One common exception is service-to-service automation that needs burst access for a short window. In those cases, JIT credentials and policy-based approval are safer than long-lived broad roles. Another edge case is agentic AI, where static IAM can fail because the agent’s path is not fully predictable. For that class of workload, current guidance suggests pairing least privilege with real-time policy evaluation and workload identity, not just pre-assigned roles. The risk is reinforced by research in Ultimate Guide to NHIs — Key Challenges and Risks and by the governance emphasis in 52 NHI Breaches Analysis.
For autonomous systems, the better question is not whether a role exists, but whether the role should exist at all outside the exact moment of use.
Standards & Framework Alignment
This section maps relevant standards and security frameworks to the operational risks and controls described in this guidance.
OWASP Non-Human Identity Top 10 and OWASP Agentic AI Top 10 address the attack and risk surface, while NIST Zero Trust (SP 800-207) set the governance and control requirements practitioners need to meet.

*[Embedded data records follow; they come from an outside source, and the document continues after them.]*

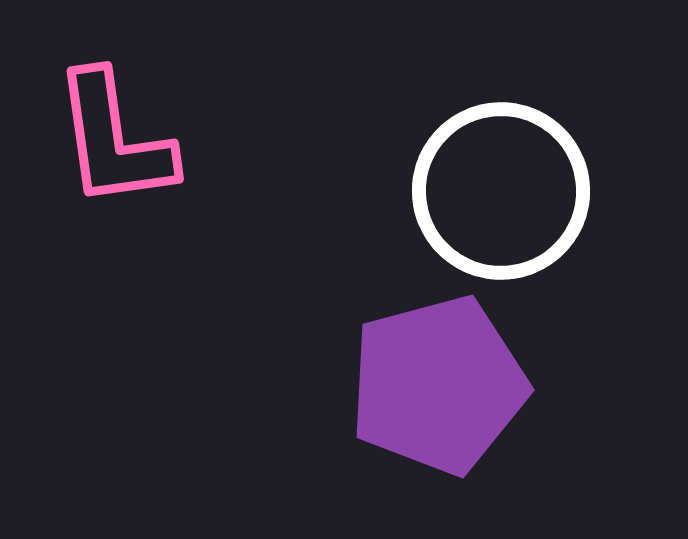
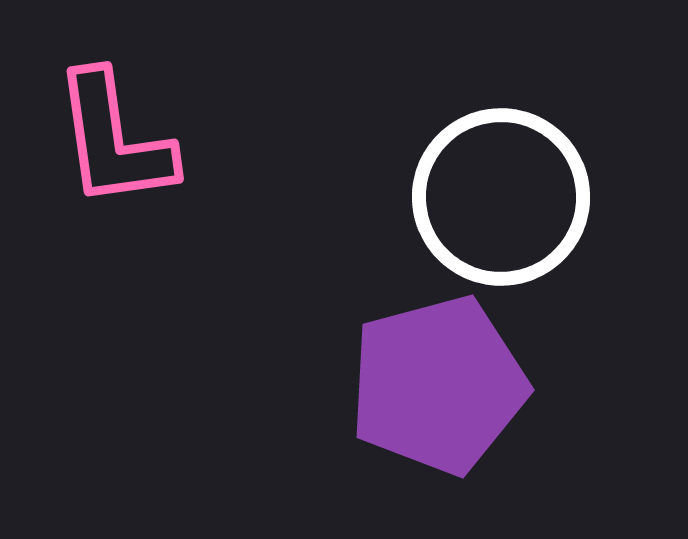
white circle: moved 6 px down
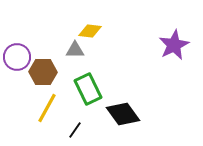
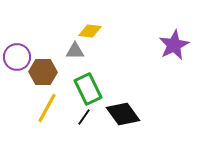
gray triangle: moved 1 px down
black line: moved 9 px right, 13 px up
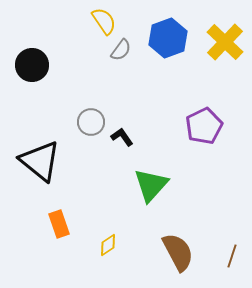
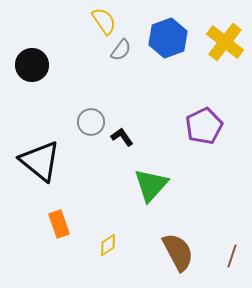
yellow cross: rotated 6 degrees counterclockwise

| Framework | Control / Reference | Relevance |
|---|---|---|
| OWASP Non-Human Identity Top 10 | NHI-03 | Addresses over-privileged NHI access and poor credential lifecycle control. |
| NIST Zero Trust (SP 800-207) | PR.AC-4 | Least privilege for NHIs depends on continuous, context-based access decisions. |
| OWASP Agentic AI Top 10 | Autonomous agents need runtime authorization, not static roles. |
Review NHI entitlements continuously and revoke any permission not required for the current workload.